The mean Fall Risk Index (FI) value was 42.4±29.8 and the mean BBS score was 55.5±1.5. The most common complaints were neck pain (94.4%), headache (88.9%), paresthesia (86.1%), fatigue (83.3%), and vertigo (80.6%). The mean tonsillar herniation below the foramen magnum was 8.7±3.8 (mm). Of the patients, 15 (42.85%) had syringomyelia. The degree of tonsillar ectopia was statistically significantly lower in patients with syringomyelia (p<0.05). The BBS scores were near identical among the patients with or without syringomyelia, although the FI values were lower in the patients with syringomyelia. Comparing cerebellar ectopia ≤9 mm versus >10 mm, the FI values were slightly higher in the patients with ectopia >10 mm, although there was no statistically significant difference in the FI or BBS values.
Our study results suggest that CM-I can decrease the body balance stability and, thus, increase the fall risk. Evaluation of balance in patients with CM using TIBS static posturography is a simple and effective technique.

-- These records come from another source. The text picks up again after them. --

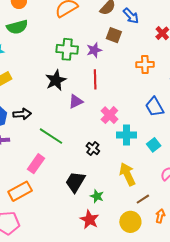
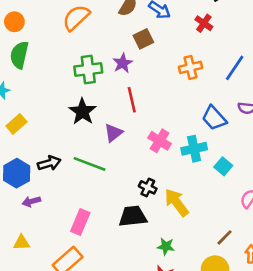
green semicircle: (17, 27) -> (19, 55), turned 130
brown square: (114, 35) -> (143, 39), turned -35
cyan cross: (126, 135) -> (194, 149), moved
green line: (51, 136) -> (89, 164), moved
yellow arrow: (127, 174) -> (177, 202), moved
black trapezoid: (75, 182) -> (133, 216), moved, turned 65

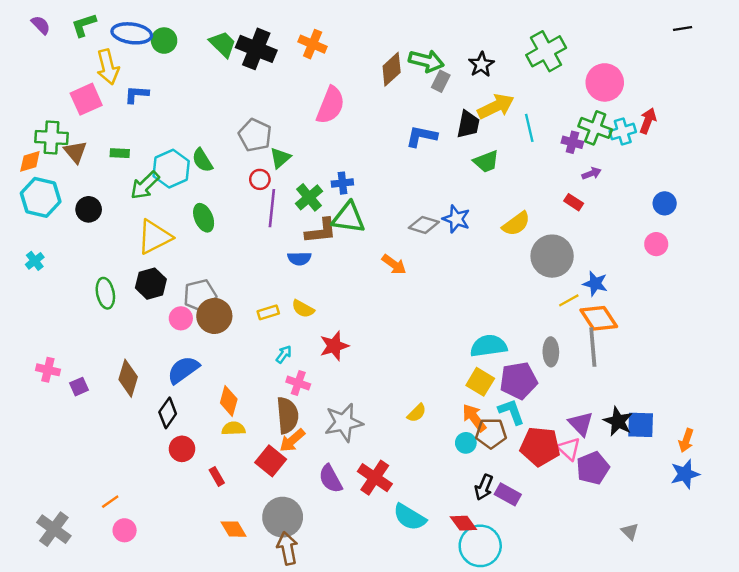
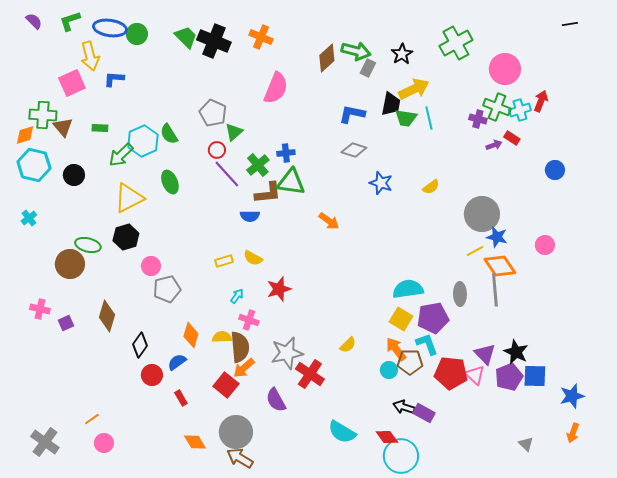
cyan line: (529, 128) -> (429, 118), moved
green trapezoid: (486, 161) -> (406, 118), moved, turned 30
red rectangle: (574, 202) -> (512, 138), moved
purple line: (272, 208) -> (227, 174), turned -48
yellow semicircle: (516, 224) -> (431, 187), size x0.7
gray diamond: (424, 225) -> (354, 150), moved
pink circle: (656, 244) -> (545, 245), moved
gray circle: (552, 256) -> (482, 214), moved
green ellipse: (105, 293) -> (88, 245), turned -65
gray pentagon: (200, 296) -> (167, 289), moved
brown circle: (214, 316) -> (70, 264), moved
blue semicircle: (183, 370) -> (177, 362), moved, size x0.7
blue square: (641, 425) -> (535, 376), moved
yellow semicircle: (234, 429) -> (222, 337), moved
orange arrow: (686, 440) -> (573, 433), moved
purple pentagon: (593, 468) -> (509, 377), moved
red cross: (375, 478) -> (310, 374), moved
black arrow: (484, 487) -> (404, 407), turned 85
brown arrow: (287, 548) -> (240, 458), turned -48

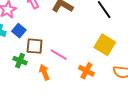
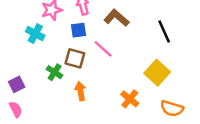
blue square: (19, 31) -> (78, 30), moved, turned 32
pink line: (59, 55) -> (103, 49), moved

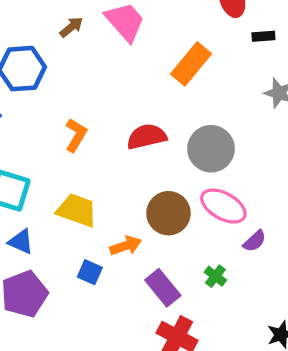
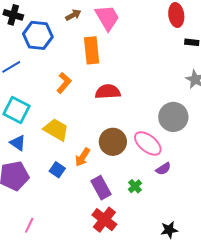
orange rectangle: (191, 64) -> (92, 50), moved, turned -56
gray circle: (211, 149) -> (173, 117), moved
orange arrow: (126, 246) -> (83, 157), turned 132

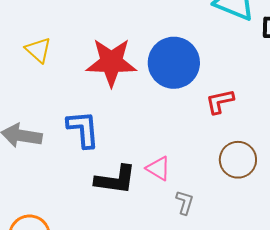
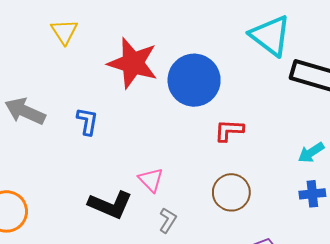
blue L-shape: (83, 129) -> (87, 121), size x0.7
black L-shape: (115, 180) -> (110, 205), moved

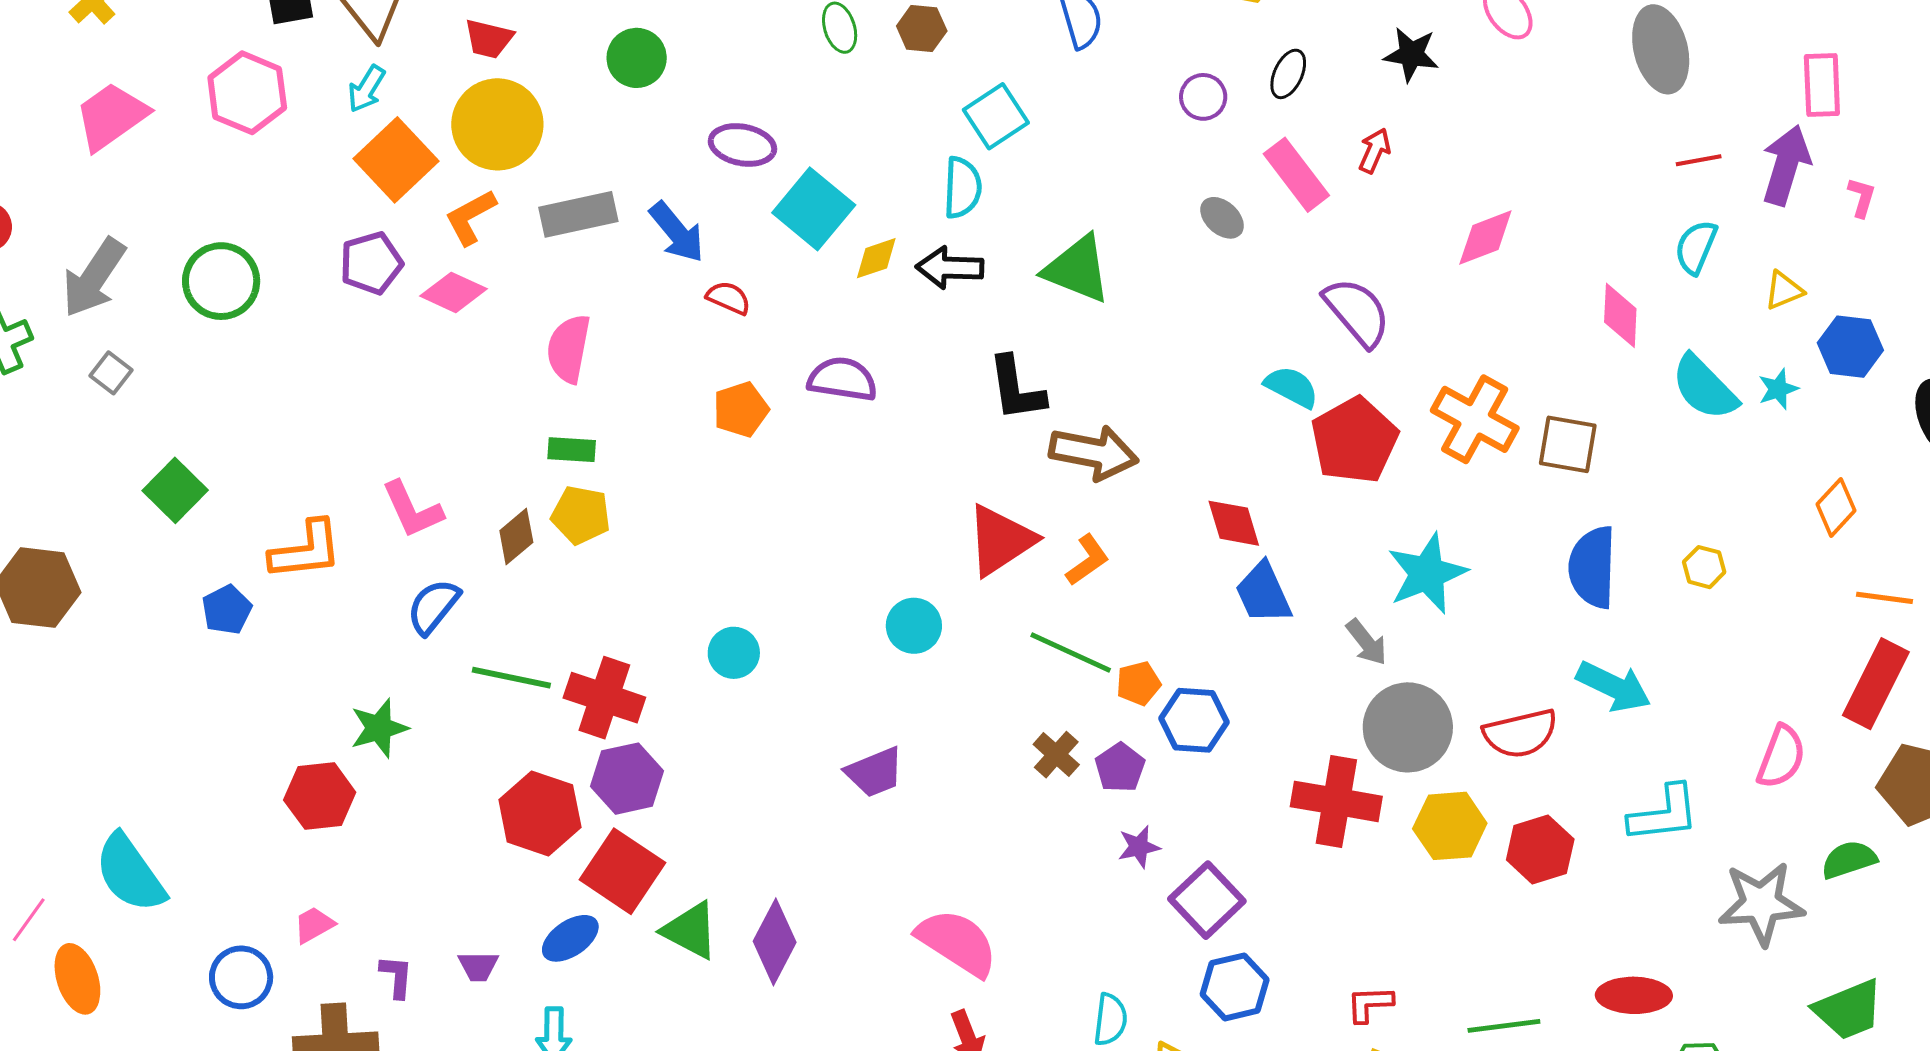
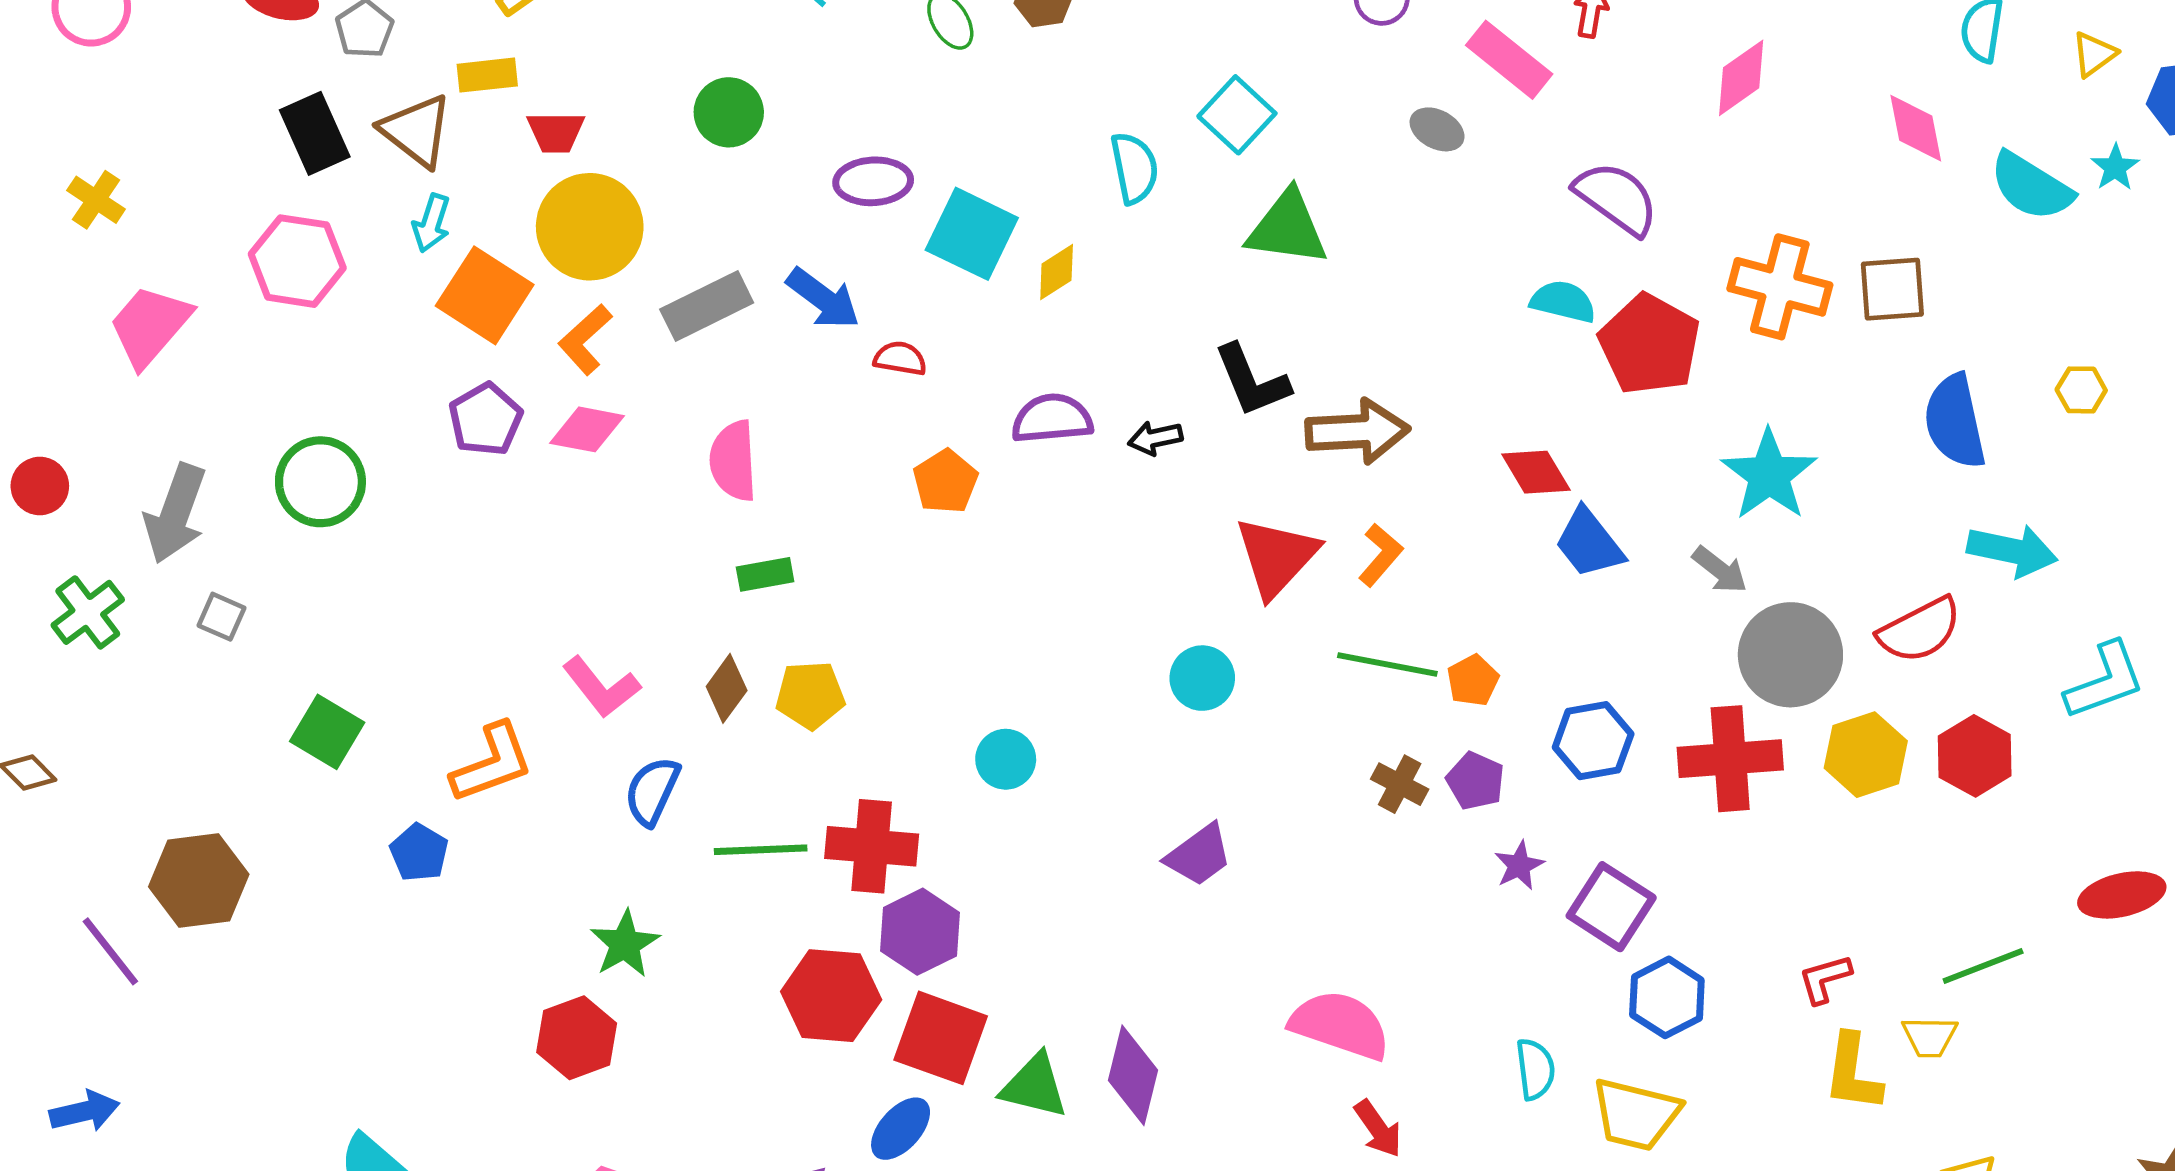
cyan square: (996, 116) -> (1237, 115), moved
black arrow: (950, 268) -> (1155, 438), moved, size x0.7
yellow pentagon: (581, 515) -> (810, 695), moved
blue hexagon: (1194, 720) -> (1593, 741), moved

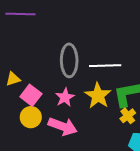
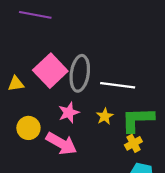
pink square: (31, 95) -> (50, 71), moved, size x1.4
yellow star: (98, 96) -> (105, 116), size x0.6

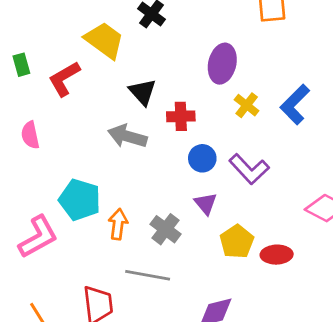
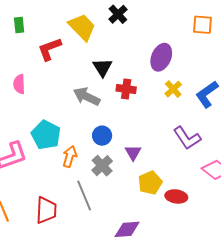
green rectangle: (21, 65) -> (19, 25), moved
blue circle: (202, 158) -> (102, 136), moved
purple L-shape: (249, 169) -> (187, 138), moved
gray line: (148, 275) -> (84, 196), turned 48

我们旨在使用Tetrax交互式平衡系统(TIBS)评估I型Chiari畸形(CM-I)患者的平衡能力,并通过其他临床参数评估其跌倒风险。
这项横断面前瞻性研究于2013年12月至2014年12月在一所大学医院的物理医学与康复门诊及神经外科进行。该研究共纳入36例CM-I患者(31例女性,5例男性;平均年龄40.6±10.0岁;范围18至60岁)。使用Berg平衡量表(BBS)评估动态平衡,并使用TIBS进行姿势描记检查。
平均跌倒风险指数(FI)值为42.4±29.8,平均BBS评分为55.5±1.5。最常见的症状是颈部疼痛(94.4%)、头痛(88.9%)、感觉异常(86.1%)、疲劳(83.3%)和眩晕(80.6%)。枕骨大孔下方扁桃体疝的平均程度为8.7±3.8(mm)。其中15例(42.85%)患者患有脊髓空洞症。脊髓空洞症患者的扁桃体异位程度在统计学上显著较低(p<0.05)。有或无脊髓空洞症的患者BBS评分几乎相同,尽管脊髓空洞症患者的FI值较低。比较小脑异位≤9mm与>10mm的患者,异位>10mm的患者FI值略高,尽管FI或BBS值无统计学显著差异。
我们的研究结果表明,CM-I可降低身体平衡稳定性,从而增加跌倒风险。使用TIBS静态姿势描记法评估CM患者的平衡是一种简单有效的技术。